** Opening Input records block **

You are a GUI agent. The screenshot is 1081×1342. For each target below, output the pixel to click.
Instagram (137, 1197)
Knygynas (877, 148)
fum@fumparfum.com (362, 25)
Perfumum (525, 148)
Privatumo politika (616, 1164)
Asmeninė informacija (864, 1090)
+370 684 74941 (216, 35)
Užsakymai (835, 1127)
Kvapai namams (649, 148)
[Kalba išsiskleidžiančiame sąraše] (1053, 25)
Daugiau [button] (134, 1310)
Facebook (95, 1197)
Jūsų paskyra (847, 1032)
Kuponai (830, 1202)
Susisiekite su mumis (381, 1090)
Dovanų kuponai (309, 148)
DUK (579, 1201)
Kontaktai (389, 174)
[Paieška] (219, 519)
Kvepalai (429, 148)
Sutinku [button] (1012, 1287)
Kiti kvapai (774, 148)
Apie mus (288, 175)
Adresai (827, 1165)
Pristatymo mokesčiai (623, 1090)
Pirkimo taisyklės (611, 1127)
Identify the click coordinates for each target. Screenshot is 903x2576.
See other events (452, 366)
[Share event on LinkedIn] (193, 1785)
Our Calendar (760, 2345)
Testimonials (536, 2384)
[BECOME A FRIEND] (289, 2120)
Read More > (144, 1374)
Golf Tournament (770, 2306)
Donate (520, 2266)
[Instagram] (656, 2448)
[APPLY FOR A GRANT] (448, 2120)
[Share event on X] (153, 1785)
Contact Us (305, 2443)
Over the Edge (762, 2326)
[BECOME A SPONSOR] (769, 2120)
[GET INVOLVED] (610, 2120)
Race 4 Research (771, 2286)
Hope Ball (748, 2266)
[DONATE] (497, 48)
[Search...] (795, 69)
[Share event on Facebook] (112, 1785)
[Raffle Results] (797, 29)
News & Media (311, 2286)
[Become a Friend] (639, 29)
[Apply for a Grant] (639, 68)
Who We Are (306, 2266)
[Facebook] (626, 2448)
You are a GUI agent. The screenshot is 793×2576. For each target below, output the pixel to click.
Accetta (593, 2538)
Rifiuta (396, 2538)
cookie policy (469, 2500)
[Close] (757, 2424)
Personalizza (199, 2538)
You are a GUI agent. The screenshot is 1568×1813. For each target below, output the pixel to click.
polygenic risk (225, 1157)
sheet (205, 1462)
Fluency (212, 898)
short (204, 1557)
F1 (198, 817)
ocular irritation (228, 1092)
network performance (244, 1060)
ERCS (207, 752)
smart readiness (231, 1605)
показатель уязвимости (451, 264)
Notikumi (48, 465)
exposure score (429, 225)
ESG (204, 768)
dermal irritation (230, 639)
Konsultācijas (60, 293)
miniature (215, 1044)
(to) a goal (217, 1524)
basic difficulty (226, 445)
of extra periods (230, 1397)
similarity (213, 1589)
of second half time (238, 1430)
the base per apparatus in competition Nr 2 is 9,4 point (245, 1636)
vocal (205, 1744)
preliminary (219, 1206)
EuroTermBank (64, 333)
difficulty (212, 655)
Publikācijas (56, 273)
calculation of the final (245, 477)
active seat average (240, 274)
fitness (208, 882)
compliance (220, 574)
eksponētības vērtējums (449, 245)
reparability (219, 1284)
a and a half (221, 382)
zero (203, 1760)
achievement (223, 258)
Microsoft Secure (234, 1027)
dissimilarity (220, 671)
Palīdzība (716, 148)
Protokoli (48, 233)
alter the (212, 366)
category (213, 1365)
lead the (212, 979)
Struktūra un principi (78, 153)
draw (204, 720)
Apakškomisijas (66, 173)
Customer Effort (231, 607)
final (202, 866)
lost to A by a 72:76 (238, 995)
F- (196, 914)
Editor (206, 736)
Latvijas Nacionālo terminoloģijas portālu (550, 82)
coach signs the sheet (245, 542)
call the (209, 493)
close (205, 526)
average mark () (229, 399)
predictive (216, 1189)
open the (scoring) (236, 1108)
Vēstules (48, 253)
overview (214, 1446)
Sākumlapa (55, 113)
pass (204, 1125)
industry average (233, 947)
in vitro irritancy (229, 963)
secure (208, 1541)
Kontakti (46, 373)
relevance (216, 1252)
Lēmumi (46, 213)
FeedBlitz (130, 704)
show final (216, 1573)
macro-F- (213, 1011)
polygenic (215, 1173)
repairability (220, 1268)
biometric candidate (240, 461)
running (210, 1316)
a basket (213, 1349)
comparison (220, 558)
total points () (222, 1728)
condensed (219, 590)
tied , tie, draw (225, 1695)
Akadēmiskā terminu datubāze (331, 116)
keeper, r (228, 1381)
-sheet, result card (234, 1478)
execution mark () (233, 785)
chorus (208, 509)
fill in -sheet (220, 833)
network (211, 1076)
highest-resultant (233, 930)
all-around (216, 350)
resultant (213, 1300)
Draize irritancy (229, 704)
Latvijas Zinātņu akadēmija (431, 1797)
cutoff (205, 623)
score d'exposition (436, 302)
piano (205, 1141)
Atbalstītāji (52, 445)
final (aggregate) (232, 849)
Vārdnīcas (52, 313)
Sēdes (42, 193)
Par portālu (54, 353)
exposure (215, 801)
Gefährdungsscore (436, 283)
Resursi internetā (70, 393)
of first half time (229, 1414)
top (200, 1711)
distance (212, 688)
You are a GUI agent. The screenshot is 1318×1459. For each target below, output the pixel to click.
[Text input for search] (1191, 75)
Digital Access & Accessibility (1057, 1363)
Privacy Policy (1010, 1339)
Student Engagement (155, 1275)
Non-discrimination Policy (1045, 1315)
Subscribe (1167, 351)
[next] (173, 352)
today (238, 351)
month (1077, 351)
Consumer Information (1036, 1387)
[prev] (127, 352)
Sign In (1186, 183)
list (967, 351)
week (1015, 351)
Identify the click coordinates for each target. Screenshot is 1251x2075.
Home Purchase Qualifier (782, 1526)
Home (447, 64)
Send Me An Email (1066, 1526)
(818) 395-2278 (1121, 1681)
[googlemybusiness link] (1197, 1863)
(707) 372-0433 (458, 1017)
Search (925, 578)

** Closing Input records block **

To do:
Copy all lines in the listing above where the string "final" appears.

Exercise answer:
calculation of the final (245, 477)
final (202, 866)
show final (216, 1573)
final (aggregate) (232, 849)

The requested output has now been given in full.